Have you read Jennifer Pahlka's stuff? Fascinating person, truly admirable public servant and great writer. Could be an interesting interviewee for you too-- I think she lives right nearby in Oakland.

Here is a recent article of hers that I think relates to this discussion of why tech billionaires are behaving the way they are:

https://www.eatingpolicy.com/p/bringing-elon-to-a-knife-fight

I think the kind of bureaucratic dysfunction she describes is something that affects billionaires much more directly and quantifiably than the rest of us, and that their frustration with that dysfunction can help explain the kinds of behavior we're seeing now. My sense is that they see Trump as their one opportunity to cut through regulatory sclerosis so they can build things faster (and that really is the goal, to build things faster, more than to get rich per se); that they think they can take that opportunity only if they are inside the tent pissing out, so to speak; and that the way they get inside the tent is to make the sorts of displays of fealty you list.

Admittedly I haven't talked to any of the billionaires themselves about this! But it's consistent with their public statements so far and also with the attitude of many of the "progress studies" pro-innovation techie types I do talk to.

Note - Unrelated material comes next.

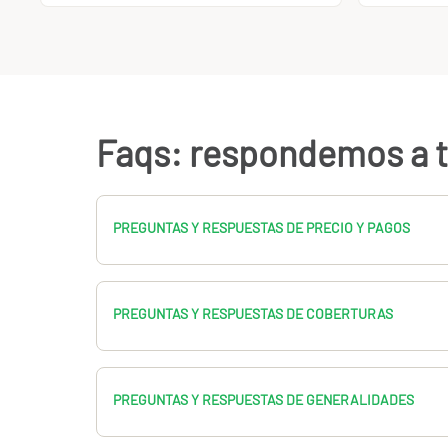
Faqs: respondemos a t
PREGUNTAS Y RESPUESTAS DE PRECIO Y PAGOS
PREGUNTAS Y RESPUESTAS DE COBERTURAS
PREGUNTAS Y RESPUESTAS DE GENERALIDADES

I think they are making a classic error that large industrialists often make with authoritarian demagogues, namely, they think they are using Trump when in fact he is using them. But I think calling it un- or anti-democratic is actually an error, given that Trump just won a pretty clear, even if narrow, popular mandate in a free and fair democratic election. We like to think that authoritarian demagoguery is a departure from democracy, but sadly it's not.